According to Dr. Clare Morridon from MedExpress, when in the air, you can feel more intoxicated, she told HuffPost UK, “When on a plane, the barometric pressure in the cabin of a plane is lower than it normally is. This decreased pressure means that the body finds it harder to absorb oxygen – this can produce light-headedness or hypoxia.


“In other words, the lower level of oxygen in your blood means that you may seem more drunk in the air than you would on the ground after consuming the same amount of alcohol,” she told HuffPost UK.


Incidents can be that serious, planes have to be diverted. A couple on a Jet2 flight from London to Gran Canaria started to have a disagreement with one another which became increasingly heated. In front of families onboard the aircraft, they started to hurl abuse at each other which turned physical, throwing punches at one another.

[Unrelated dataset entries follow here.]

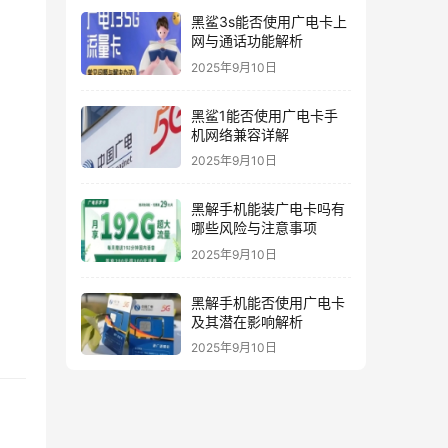
黑鲨3s能否使用广电卡上
网与通话功能解析
2025年9月10日
黑鲨1能否使用广电卡手
机网络兼容详解
2025年9月10日
黑解手机能装广电卡吗有
哪些风险与注意事项
2025年9月10日
黑解手机能否使用广电卡
及其潜在影响解析
2025年9月10日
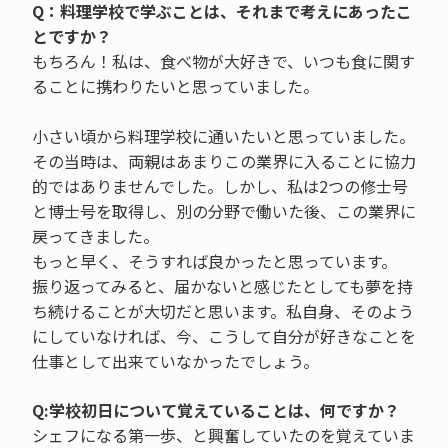
Q：料理学校で学ぶことは、それまで考えにあったこ
とですか？
もちろん！私は、食べ物が大好きで、いつも食に関す
ることに携わりたいと思っていました。
小さい頃から料理学校に通いたいと思っていました。
その当時は、両親はあまりこの業界に入ることに協力
的ではありませんでした。しかし、私は2つの修士号
と博士号を取得し、別の分野で働いた後、この業界に
戻ってきました。
もっと早く、そうすれば良かったと思っています。
振り返ってみると、届かないと感じたとしても夢を持
ち続けることが大切だと思います。私自身、そのよう
にしていなければ、今、こうして自分が好きなことを
仕事として出来ていなかったでしょう。
Q:学校初日について覚えていることは、何ですか？
シェフになる第一歩、と興奮していたのを覚えていま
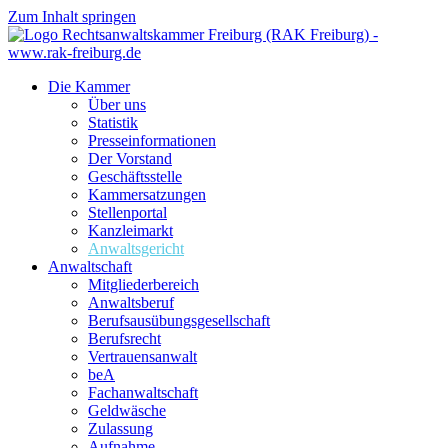
Zum Inhalt springen
Die Kammer
Über uns
Statistik
Presseinformationen
Der Vorstand
Geschäftsstelle
Kammersatzungen
Stellenportal
Kanzleimarkt
Anwaltsgericht
Anwaltschaft
Mitgliederbereich
Anwaltsberuf
Berufsausübungs­gesellschaft
Berufsrecht
Vertrauensanwalt
beA
Fachanwaltschaft
Geldwäsche
Zulassung
Aufnahme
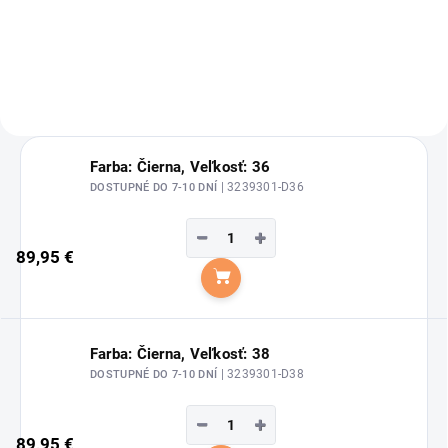
"Oxford ULTIMA RS"
Farba: Čierna, Veľkosť: 36
| 3239301-D36
DOSTUPNÉ DO 7-10 DNÍ
−
+
89,95 €
Do košíka
Farba: Čierna, Veľkosť: 38
| 3239301-D38
DOSTUPNÉ DO 7-10 DNÍ
−
+
89,95 €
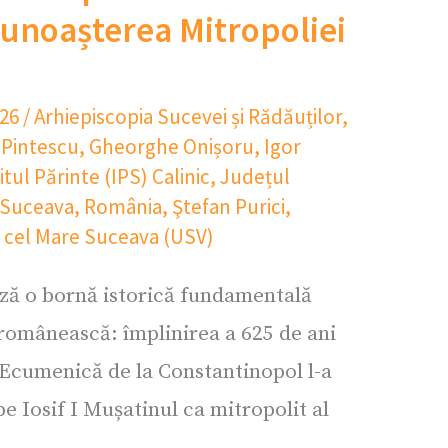
cunoașterea Mitropoliei
026
/
Arhiepiscopia Sucevei și Rădăuților
,
 Pintescu
,
Gheorghe Onișoru
,
Igor
itul Părinte (IPS) Calinic
,
Județul
 Suceava
,
România
,
Ştefan Purici
,
n cel Mare Suceava (USV)
ă o bornă istorică fundamentală
 românească: împlinirea a 625 de ani
 Ecumenică de la Constantinopol l-a
pe Iosif I Mușatinul ca mitropolit al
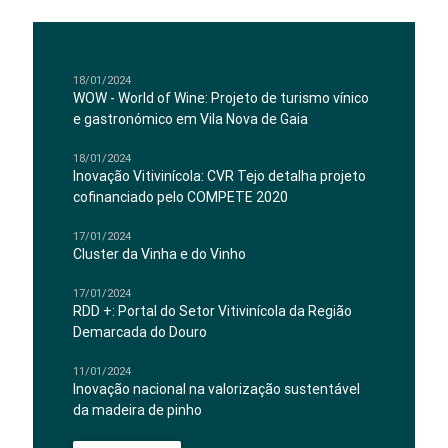
18/01/2024
WOW - World of Wine: Projeto de turismo vínico
e gastronómico em Vila Nova de Gaia
18/01/2024
Inovação Vitivinícola: CVR Tejo detalha projeto
cofinanciado pelo COMPETE 2020
17/01/2024
Cluster da Vinha e do Vinho
17/01/2024
RDD +: Portal do Setor Vitivinícola da Região
Demarcada do Douro
11/01/2024
Inovação nacional na valorização sustentável
da madeira de pinho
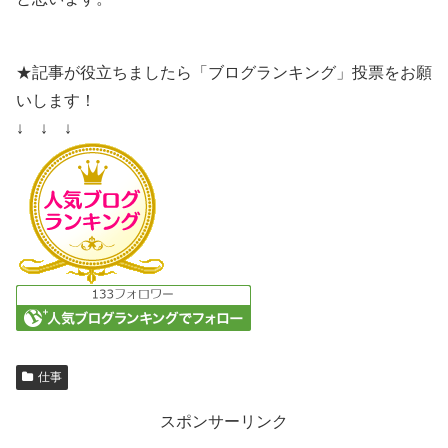
★記事が役立ちましたら「ブログランキング」投票をお願
いします！
↓ ↓ ↓
仕事
スポンサーリンク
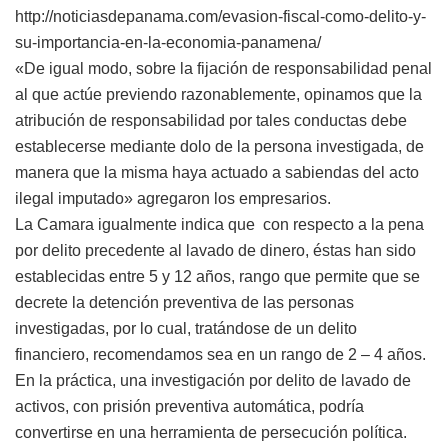
http://noticiasdepanama.com/evasion-fiscal-como-delito-y-
su-importancia-en-la-economia-panamena/
«De igual modo, sobre la fijación de responsabilidad penal
al que actúe previendo razonablemente, opinamos que la
atribución de responsabilidad por tales conductas debe
establecerse mediante dolo de la persona investigada, de
manera que la misma haya actuado a sabiendas del acto
ilegal imputado» agregaron los empresarios.
La Camara igualmente indica que con respecto a la pena
por delito precedente al lavado de dinero, éstas han sido
establecidas entre 5 y 12 años, rango que permite que se
decrete la detención preventiva de las personas
investigadas, por lo cual, tratándose de un delito
financiero, recomendamos sea en un rango de 2 – 4 años.
En la práctica, una investigación por delito de lavado de
activos, con prisión preventiva automática, podría
convertirse en una herramienta de persecución política.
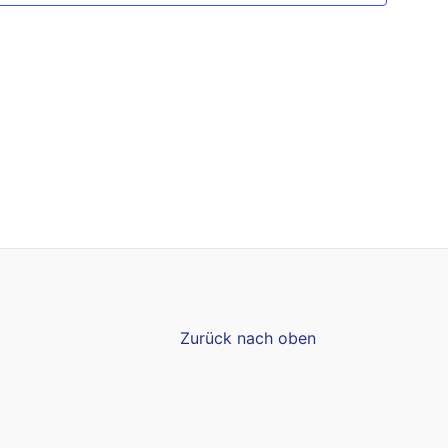
Zurück nach oben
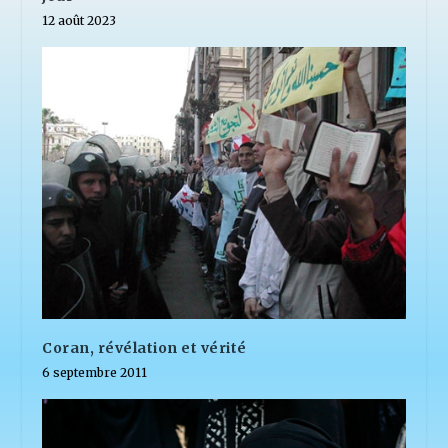
12 août 2023
Coran, révélation et vérité
6 septembre 2011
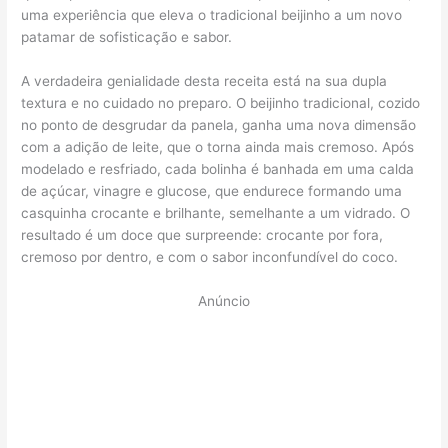
uma experiência que eleva o tradicional beijinho a um novo
patamar de sofisticação e sabor.
A verdadeira genialidade desta receita está na sua dupla
textura e no cuidado no preparo. O beijinho tradicional, cozido
no ponto de desgrudar da panela, ganha uma nova dimensão
com a adição de leite, que o torna ainda mais cremoso. Após
modelado e resfriado, cada bolinha é banhada em uma calda
de açúcar, vinagre e glucose, que endurece formando uma
casquinha crocante e brilhante, semelhante a um vidrado. O
resultado é um doce que surpreende: crocante por fora,
cremoso por dentro, e com o sabor inconfundível do coco.
Anúncio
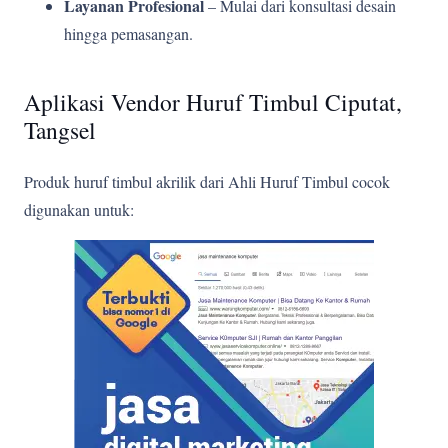
Layanan Profesional
– Mulai dari konsultasi desain
hingga pemasangan.
Aplikasi Vendor Huruf Timbul Ciputat,
Tangsel
Produk huruf timbul akrilik dari Ahli Huruf Timbul cocok
digunakan untuk:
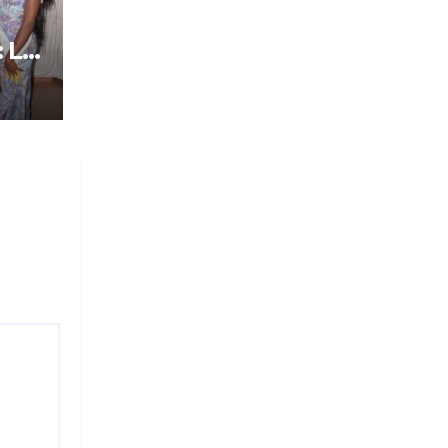
: Le
tôt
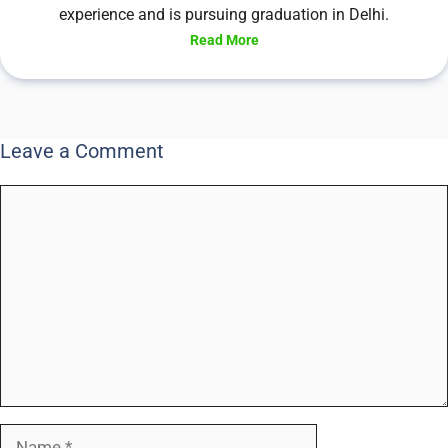
experience and is pursuing graduation in Delhi.
Read More
Leave a Comment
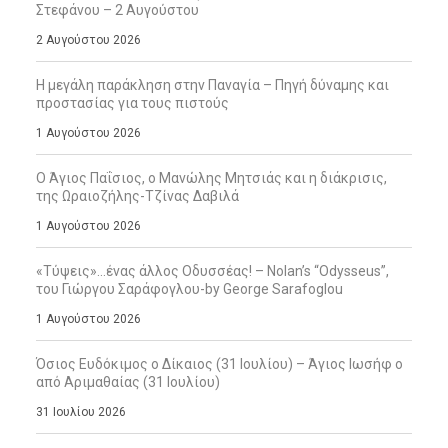
Στεφάνου – 2 Αυγούστου
2 Αυγούστου 2026
Η μεγάλη παράκληση στην Παναγία – Πηγή δύναμης και
προστασίας για τους πιστούς
1 Αυγούστου 2026
Ο Άγιος Παΐσιος, ο Μανώλης Μητσιάς και η διάκρισις,
της Ωραιοζήλης-Τζίνας Δαβιλά
1 Αυγούστου 2026
«Τύψεις»…ένας άλλος Οδυσσέας! – Nolan’s “Odysseus”,
του Γιώργου Σαράφογλου-by George Sarafoglou
1 Αυγούστου 2026
Όσιος Ευδόκιμος ο Δίκαιος (31 Ιουλίου) – Άγιος Ιωσήφ ο
από Αριμαθαίας (31 Ιουλίου)
31 Ιουλίου 2026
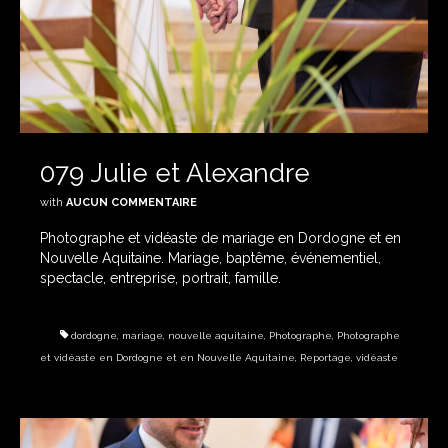
079 Julie et Alexandre
with
AUCUN COMMENTAIRE
Photographe et vidéaste de mariage en Dordogne et en
Nouvelle Aquitaine. Mariage, baptême, événementiel,
spectacle, entreprise, portrait, famille.
dordogne
,
mariage
,
nouvelle aquitaine
,
Photographe
,
Photographe
et vidéaste en Dordogne et en Nouvelle Aquitaine
,
Reportage
,
vidéaste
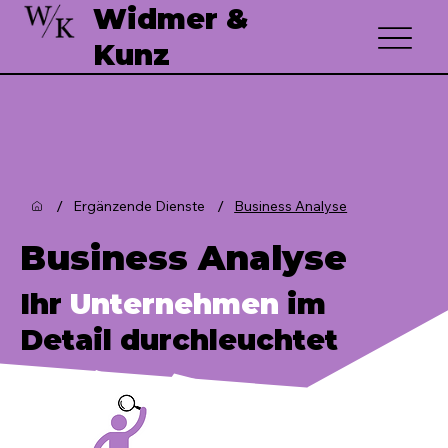
Widmer &
Kunz
/
/
Ergänzende Dienste
Business Analyse
Business Analyse
Ihr
Unternehmen
im
Detail durchleuchtet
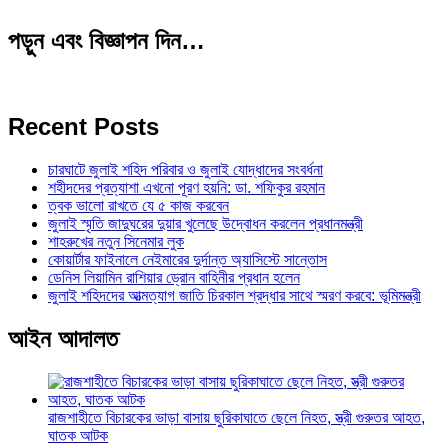
পড়ুন এবং বিজ্ঞাপন দিন…
Recent Posts
চারঘাটে জুলাই শহিদ পরিবার ও জুলাই যোদ্ধাদের সংবর্ধনা
শহীদদের প্রত্যাশা এখনো পূরণ হয়নি: ডা. শফিকুর রহমান
ত্বক ভালো রাখতে যে ৫ কাজ করবেন
জুলাই স্মৃতি জাদুঘরের দুয়ার খুলেছে উদ্বোধন করলেন প্রধানমন্ত্রী
শাহরুখের নতুন সিনেমার লুক
কোয়ার্টার ফাইনালে নেইমারের দুর্দান্ত অ্যাসিস্টে সান্তোস
ডেনিস লিয়ামিন রাশিয়ার ড্রোন বাহিনীর প্রধান হলেন
জুলাই শহিদদের আত্মত্যাগ জাতি চিরকাল শ্রদ্ধার সাথে স্মরণ করবে: ভূমিমন্ত্রী
আইন আদালত
রাজশাহীতে বিচারকের ভাড়া বাসায় ছুরিকাঘাতে ছেলে নিহত, স্ত্রী গুরুতর আহত,
ঘাতক আটক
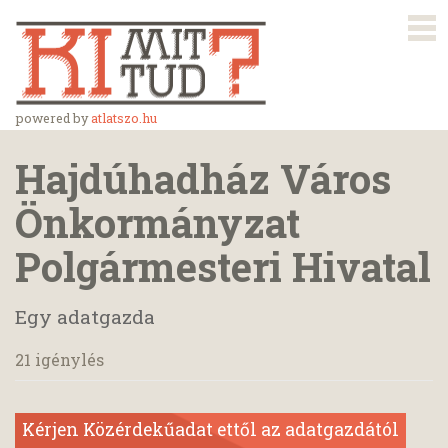
powered by
atlatszo.hu
Hajdúhadház Város
Önkormányzat
Polgármesteri Hivatal
Egy adatgazda
21 igénylés
Kérjen Közérdekűadat ettől az adatgazdától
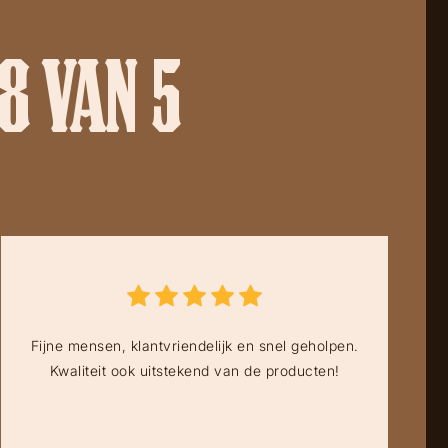
8 VAN 5
Fijne mensen, klantvriendelijk en snel geholpen.
Kwaliteit ook uitstekend van de producten!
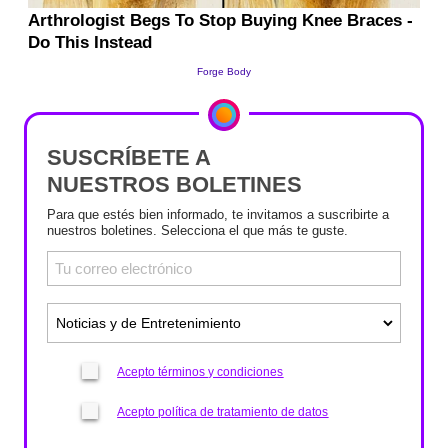
SUSCRÍBETE A
NUESTROS BOLETINES
Para que estés bien informado, te invitamos a suscribirte a
nuestros boletines. Selecciona el que más te guste.
Acepto términos y condiciones
Acepto política de tratamiento de datos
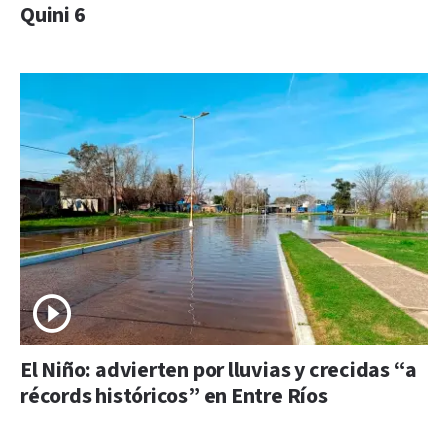
Quini 6
El Niño: advierten por lluvias y crecidas “a
récords históricos” en Entre Ríos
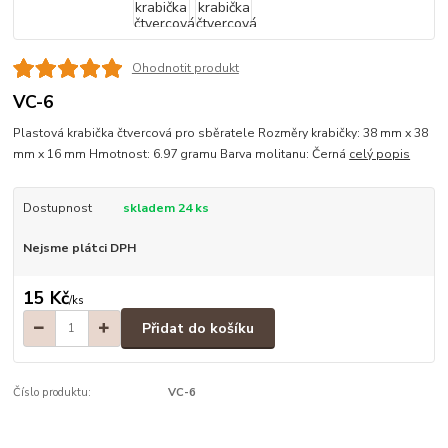
Ohodnotit produkt
VC-6
Plastová krabička čtvercová pro sběratele Rozměry krabičky: 38 mm x 38
mm x 16 mm Hmotnost: 6.97 gramu Barva molitanu: Černá
celý popis
Dostupnost
skladem 24 ks
Nejsme plátci DPH
15 Kč
/
ks
Přidat do košíku
Číslo produktu:
VC-6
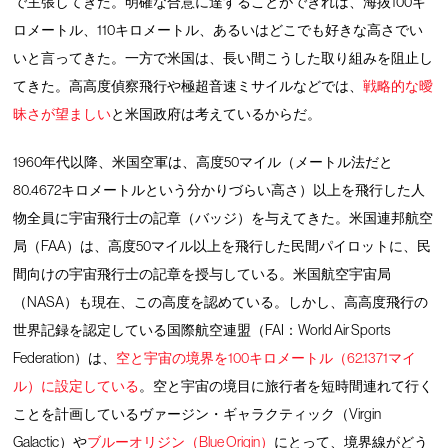
で主張してきた。明確な合意に達することができれば、海抜100キ
ロメートル、110キロメートル、あるいはどこでも好きな高さでい
いと言ってきた。一方で米国は、長い間こうした取り組みを阻止し
てきた。高高度偵察飛行や極超音速ミサイルなどでは、
戦略的な曖
昧さが望ましい
と米国政府は考えているからだ。
1960年代以降、米国空軍は、高度50マイル（メートル法だと
80.4672キロメートルという分かりづらい高さ）以上を飛行した人
物全員に宇宙飛行士の記章（バッジ）を与えてきた。米国連邦航空
局（FAA）は、高度50マイル以上を飛行した民間パイロットに、民
間向けの宇宙飛行士の記章を授与している。米国航空宇宙局
（NASA）も現在、この高度を認めている。しかし、高高度飛行の
世界記録を認定している国際航空連盟（FAI：World Air Sports
Federation）は、
空と宇宙の境界を100キロメートル（62.1371マイ
ル）に設定している
。空と宇宙の境目に旅行者を短時間連れて行く
ことを計画しているヴァージン・ギャラクティック（Virgin
Galactic）や
ブルーオリジン（Blue Origin）
にとって、境界線がどう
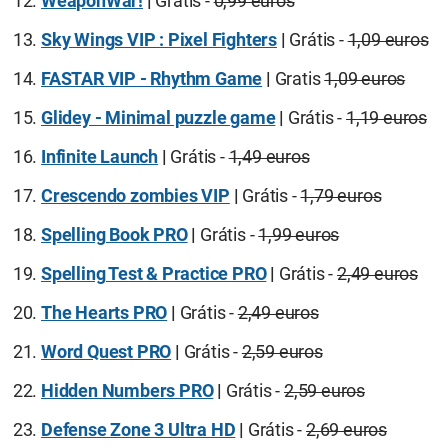
WeaponWar!
|
Grátis -
0,99 euros
Sky Wings VIP : Pixel Fighters
|
Grátis -
1,09 euros
FASTAR VIP - Rhythm Game
|
Gratis
1,09 euros
Glidey - Minimal puzzle game
|
Grátis -
1,19 euros
Infinite Launch
|
Grátis -
1,49 euros
Crescendo zombies VIP
|
Grátis -
1,79 euros
Spelling Book PRO
|
Grátis -
1,99 euros
Spelling Test & Practice PRO
|
Grátis -
2,49 euros
The Hearts PRO
|
Grátis -
2,49 euros
Word Quest PRO
|
Grátis -
2,59 euros
Hidden Numbers PRO
|
Grátis -
2,59 euros
Defense Zone 3 Ultra HD
|
Grátis -
2,69 euros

The cabin crew had to separate and restrain the couple and eventually had to be diverted to Faro airport for the safety of other passengers. The pair were given a lifetime ban by the airline with action being taken to recover losses.


Phil Ward, MD of said: “It is staggering to think that people would behave in this violent fashion on an aircraft full of holidaymakers and families”


“As a family friendly airline we take a zero tolerance approach to disruptive behaviour in all forms, and we will now be taking all necessary steps, including legal action if necessary, to recover the losses that were incurred by the deplorable behaviour of this couple.”


The UK Aviation Industry Code of Practice on Disruptive Passengers was developed after considerations from the CAA, government officials, the police, airlines and a major airport retailer and was formed by members of the British Air Transport Association, the Airport Operators Association, the Airport Police Commanders Group, the Association of Licensed Multiple Retailers and the UK Travel Retail Forum.


The code was intended to “…create a common, consistent approach that co-ordinates and enhances existing efforts to prevent and minimise disruptive passenger behavior.”


However, many airlines believe this is having minimum effect, prompting major airline Ryanair to call for tighter restrictions on drinking pre and during flight.


The airline claims that drunken passengers have saddled them with consequences and have urged airports to challenge this issue by proposing a ban on alcohol being sold early morning in airports and a limit to the amount sold per boarding pass.


Ryanair’s Kenny Jacobs said: “It’s completely unfair that airports can profit from the unlimited sale of alcohol to passengers and leave the airlines to deal with the safety consequences. This is a particular problem during flight delays when airports apply no limit to the sale of alcohol in airside bars and restaurants. This is an issue which the airports must now address and we are calling for significant changes to prohibit the sale of alcohol at airports, particularly with early morning flights and when flights are delayed.


As the largest airline in Europe, Ryanair’s number one priority is the safety of our customers, crew and aircraft and we operate strict guidelines for the carriage of customers who are disruptive or appear to be under the influence of alcohol. Given that all our flights are short-haul, very little alcohol is actually sold on board, so it’s incumbent on the airports to introduce these preventative measures to curb excessive drinking and the problems it creates, rather than allowing passengers to drink to excess before their flights.”


It’s not just the airlines that are concerned about this issue. A recent survey by travel agent Opodo revealed that almost one in four people would welcome a two-drink limit on planes.